◆ Task objective: Repeat the lines below exactly as they appear, but leave out the images.

(Data records)
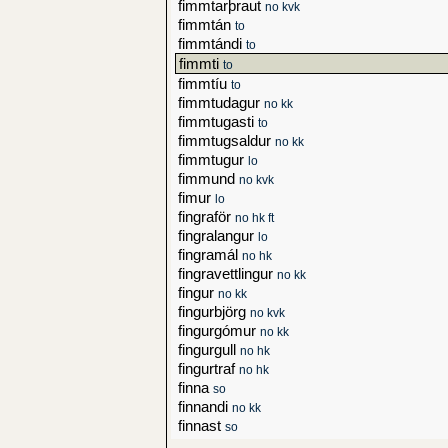
fimmtarþraut
no kvk
fimmtán
to
fimmtándi
to
fimmti
to
fimmtíu
to
fimmtudagur
no kk
fimmtugasti
to
fimmtugsaldur
no kk
fimmtugur
lo
fimmund
no kvk
fimur
lo
fingraför
no hk ft
fingralangur
lo
fingramál
no hk
fingravettlingur
no kk
fingur
no kk
fingurbjörg
no kvk
fingurgómur
no kk
fingurgull
no hk
fingurtraf
no hk
finna
so
finnandi
no kk
finnast
so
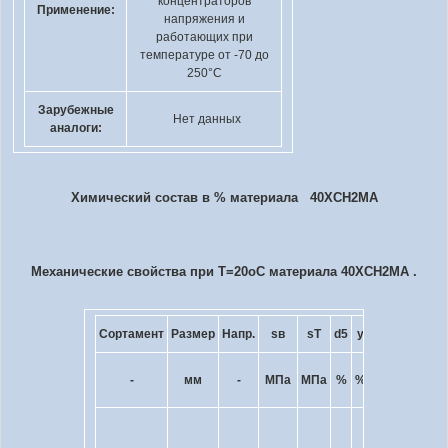
концентраторов
Применение:
напряжения и
работающих при
температуре от -70 до
250°C
Зарубежные
Нет данных
аналоги:
Химический состав в % материала 40ХСН2МА
Механические свойства при Т=20
o
С материала 40ХСН2МА .
Сортамент
Размер
Напр.
s
в
s
T
d
5
y
KCU
Термоо
кДж
-
мм
-
МПа
МПа
%
%
-
/ м
2
Закал
900
o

◆ Problem solution:
fimmtarþraut
no kvk
fimmtán
to
fimmtándi
to
fimmti
to
fimmtíu
to
fimmtudagur
no kk
fimmtugasti
to
fimmtugsaldur
no kk
fimmtugur
lo
fimmund
no kvk
fimur
lo
fingraför
no hk ft
fingralangur
lo
fingramál
no hk
fingravettlingur
no kk
fingur
no kk
fingurbjörg
no kvk
fingurgómur
no kk
fingurgull
no hk
fingurtraf
no hk
finna
so
finnandi
no kk
finnast
so
концентраторов
Применение:
напряжения и
работающих при
температуре от -70 до
250°C
Зарубежные
Нет данных
аналоги:
Химический состав в % материала 40ХСН2МА
Механические свойства при Т=20
o
С материала 40ХСН2МА .
Сортамент
Размер
Напр.
s
в
s
T
d
5
y
KCU
Термоо
кДж
-
мм
-
МПа
МПа
%
%
-
/ м
2
Закал
900
o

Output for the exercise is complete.